• [WHAT THIS TASK INVOLVES]
From the data below, return all lines holding the string "Shorten".
§ §
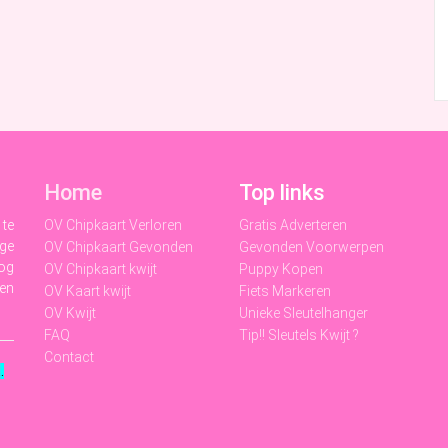
Home
Top links
 te
OV Chipkaart Verloren
Gratis Adverteren
ige
OV Chipkaart Gevonden
Gevonden Voorwerpen
nog
OV Chipkaart kwijt
Puppy Kopen
 en
OV Kaart kwijt
Fiets Markeren
OV Kwijt
Unieke Sleutelhanger
FAQ
Tip!! Sleutels Kwijt ?
Contact
t
.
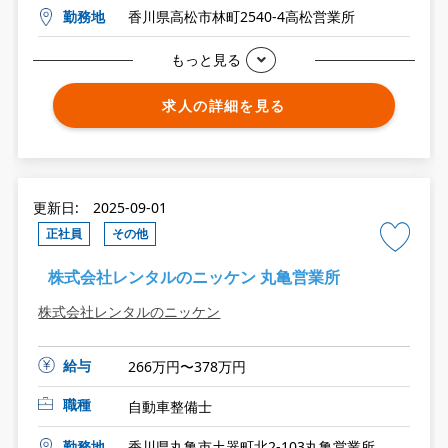
勤務地
香川県高松市林町2540-4高松営業所
もっと見る
求人の詳細を見る
更新日: 2025-09-01
正社員
その他
株式会社レンタルのニッケン 丸亀営業所
株式会社レンタルのニッケン
給与
266万円〜378万円
職種
自動車整備士
勤務地
香川県丸亀市土器町北2-103丸亀営業所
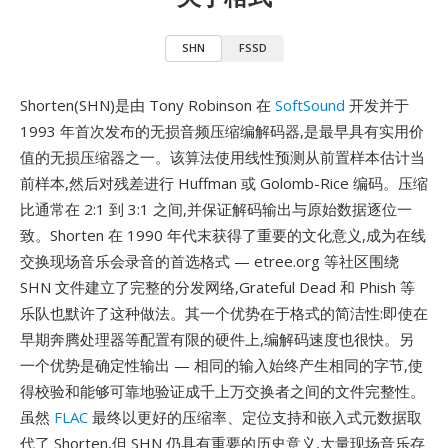
SHN
FSSD
Shorten(SHN)是由 Tony Robinson 在
SoftSound
开发并于
1993 年首次发布的无损音频压缩编解码器,是最早具有实用价
值的无损压缩器之一。该算法使用线性预测从前置样本估计当
前样本,然后对残差进行 Huffman 或 Golomb-Rice 编码。压缩
比通常在 2:1 到 3:1 之间,并保证解码输出与原始数据逐位一
致。Shorten 在 1990 年代末获得了重要的文化意义,成为在线
交换现场音乐会录音的首选格式 — etree.org 等社区围绕
SHN 文件建立了完整的分发网络,Grateful Dead 和 Phish 等
乐队也默许了这种做法。其一个优势在于格式的简洁性:即使在
早期奔腾处理器等配置有限的硬件上,编解码速度也很快。另
一个优势是确定性输出 — 相同的输入始终产生相同的字节,使
得校验和能够可靠地验证成千上万交换者之间的文件完整性。
虽然
FLAC
最终以更好的压缩率、定位支持和嵌入式元数据取
代了 Shorten,但 SHN 仍具有重要的历史意义,大量现场音乐存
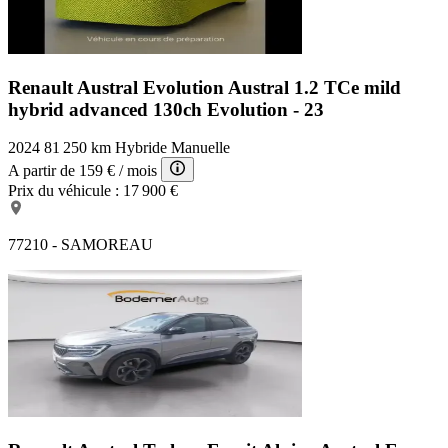
Renault Austral Evolution
Austral 1.2 TCe mild
hybrid advanced 130ch Evolution - 23
2024
81 250 km
Hybride
Manuelle
A partir de
159 €
/ mois
Prix du véhicule :
17 900 €
77210 - SAMOREAU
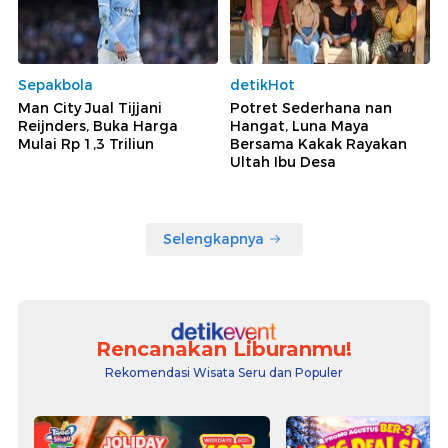
Sepakbola
detikHot
Man City Jual Tijjani
Potret Sederhana nan
Reijnders, Buka Harga
Hangat, Luna Maya
Mulai Rp 1,3 Triliun
Bersama Kakak Rayakan
Ultah Ibu Desa
Selengkapnya
Rencanakan Liburanmu!
Rekomendasi Wisata Seru dan Populer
§ §
• [OUTPUT BELOW]
Shorten(SHN)是由 Tony Robinson 在
致。Shorten 在 1990 年代末获得了重要的文化意义,成为在线
代了 Shorten,但 SHN 仍具有重要的历史意义,大量现场音乐存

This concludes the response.